Se dice de ti (el rumor en las mediaciones) II

En la primera parte, publicada la semana pasada, dijimos que los primeros estudios sobre el rumor se produjeron en EEUU en torno a la 2ª Guerra Mundial, con la idea de combatirlos para subir la moral de la tropa y la interna. Los investigadores concluyeron que el rumor es una enfermedad para la cual hay remedios (como la propaganda, la discusión y desmentida).  Por María Eugenia Biain *

El turno de los franceses. En 1975, Michel Louis Rouquette retoma las investigaciones abandonadas durante años y, criticando la visión de los estadounidenses, dirá que el rumor es un modo de expresión privilegiado del pensamiento social. Es una manera de leer la realidad, de recordarla, organizarla y cuestionarla. Como tiene la función de cohesión social, para lograrla el rumor siempre será negativo. Además, en cuanto se refiere a “otro” (grupo minoritario, grupo enemigo, individuo descarriado, personaje de actualidad, etcétera), supone un refuerzo para una autoestimación positiva, por lo que colocará a los demás por debajo de uno. Los rumores, afirmará, son un fenómeno colectivo.
En los 80, Jean Noël Kapferer dirá que el rumor es el medio de comunicación más antiguo y que es difícil de investigar por dos razones: porque cuando el investigador se entera, el rumor ya ha muerto, por lo que sólo puede trabajar con entrevistas y sobre recuerdos; y porque se ha tendido más a moralizar sobre los rumores que a analizar sus mecanismos.

También dirá que lo apasionante de los rumores no es su fuente sino lo que la gente hace con ellos. Y el por qué los retransmitimos: hablamos con otros para saber, para convencer, para agradar y hablamos por hablar. Cuando una persona recibe una noticia que le cuenta un amigo o conocido, la considerará información.
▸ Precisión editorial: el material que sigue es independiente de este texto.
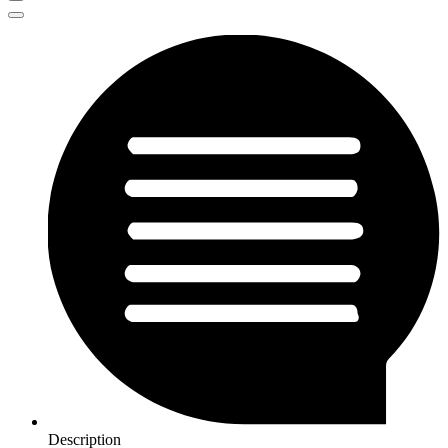
Description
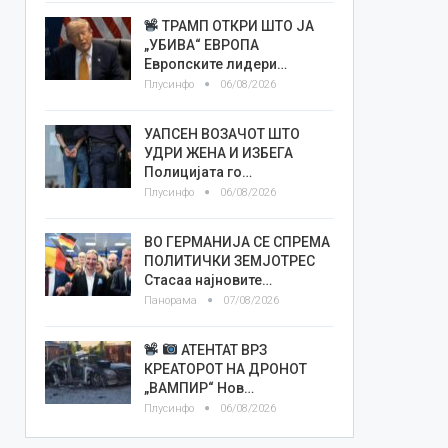
ТРАМП ОТКРИ ШТО ЈА
„УБИВА“ ЕВРОПА
Европските лидери…
Плусинфо
06/08/2026
УАПСЕН ВОЗАЧОТ ШТО
УДРИ ЖЕНА И ИЗБЕГА
Полицијата го…
Плусинфо
06/08/2026
ВО ГЕРМАНИЈА СЕ СПРЕМА
ПОЛИТИЧКИ ЗЕМЈОТРЕС
Стасаа најновите…
Панорама
07/08/2026
АТЕНТАТ ВРЗ
КРЕАТОРОТ НА ДРОНОТ
„ВАМПИР“ Нов…
Плусинфо
06/08/2026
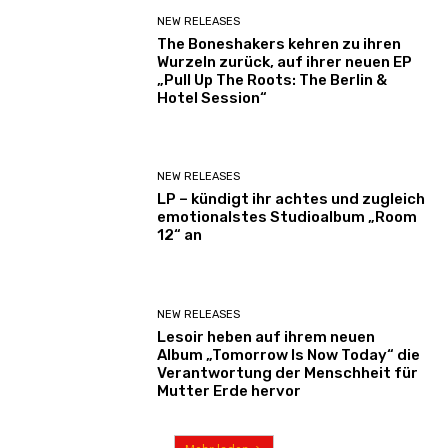
NEW RELEASES
The Boneshakers kehren zu ihren
Wurzeln zurück, auf ihrer neuen EP
„Pull Up The Roots: The Berlin &
Hotel Session“
NEW RELEASES
LP – kündigt ihr achtes und zugleich
emotionalstes Studioalbum „Room
12“ an
NEW RELEASES
Lesoir heben auf ihrem neuen
Album „Tomorrow Is Now Today“ die
Verantwortung der Menschheit für
Mutter Erde hervor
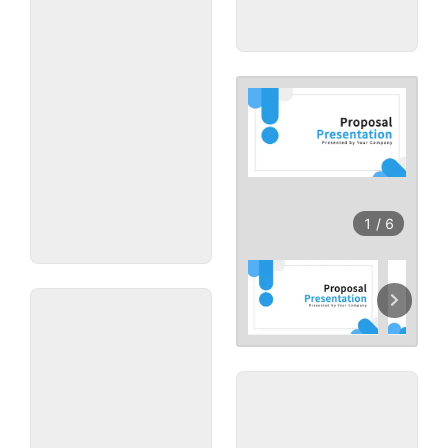
1
/
6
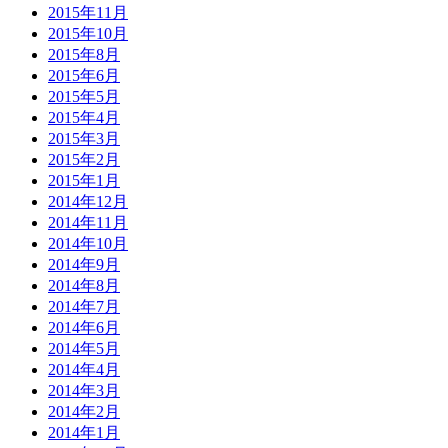
2015年11月
2015年10月
2015年8月
2015年6月
2015年5月
2015年4月
2015年3月
2015年2月
2015年1月
2014年12月
2014年11月
2014年10月
2014年9月
2014年8月
2014年7月
2014年6月
2014年5月
2014年4月
2014年3月
2014年2月
2014年1月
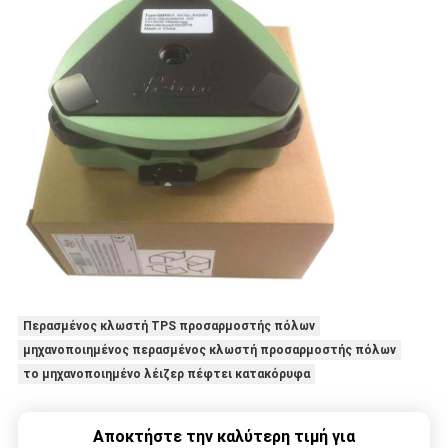
Περασμένος κλωστή TPS προσαρμοστής πόλων
μηχανοποιημένος περασμένος κλωστή προσαρμοστής πόλων
το μηχανοποιημένο λέιζερ πέφτει κατακόρυφα
Αποκτήστε την καλύτερη τιμή για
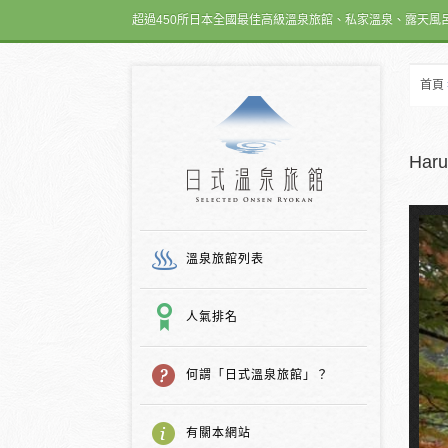
超過450所日本全國最佳高級溫泉旅館、私家溫泉、露天風
首頁
日式温泉旅館
Har
溫泉旅館列表
人氣排名
何謂「日式溫泉旅館」？
有關本網站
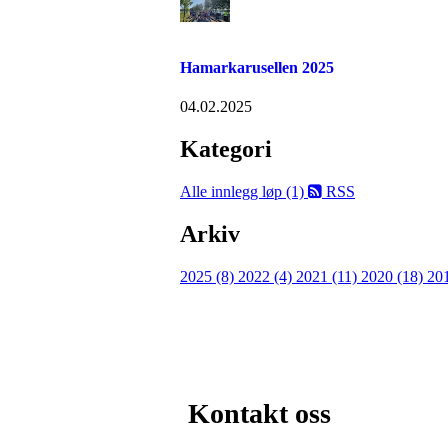
Hamarkarusellen 2025
04.02.2025
Kategori
Alle innlegg
løp (1)
RSS
Arkiv
2025 (8)
2022 (4)
2021 (11)
2020 (18)
20
Kontakt oss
Si duda de esta información tratará la misma noticia como rumor. Ésa es la paradoja: “El título de ‘información’ o de ‘rumor’ no es algo que se atribuye antes de creer o no creer; es la consecuencia”. Dirá que “no creemos en nuestros conocimientos porque son verdaderos, fundados o comprobados (…). Son verdaderos porque creemos en ellos”. ¿Hay remedios para los rumores? No, ya que el único medio para derrotarlos sería prohibir que la gente hable.
La comunicación y el rumor. Para los mediadores nos es familiar trabajar con la idea del poder de la palabra para crear realidades. Es esta credibilidad en ciertas palabras –las que ayudan a explicar nuestras creencias y el mundo en el que vivimos- las que encontramos como generadoras de conflictos (y como obstáculos para su transformación).

¿Qué hacer, entonces, con los rumores en una mediación? Es una pregunta abierta. Una vez que hemos visto estas diferentes concepciones del rumor y sabiendo del poder de las palabras para construir mundos, al poner el rumor sobre la mesa de mediación cada uno decidirá cómo lo entiende y qué cree que se debe hacer.
En lo personal, considero que debemos legitimar los rumores en las mediaciones, sobre todo en los conflictos familiares. Tomarlos como una forma privilegiada de comunicación (que crea realidades a la vez que explica nuestro mundo) y como expresión de nuestros miedos (a que algo suceda o no, al otro, a “soltar las riendas”) y ansiedades. Que los rumores tomen asiento cómodamente en torno a la mesa.

De lo que se trata, en realidad, es de confirmar, verificar antes que suponer, elucubrar, otorgar entidad a lo que no son más que expresiones de nuestras propias y particulares formas de entender e interpretar a las personas, al mundo. Ya que es en esta concepción donde se originan los conflictos: más que en los hechos, en la forma de explicarlos, en la particular manera en que cada uno los interpreta.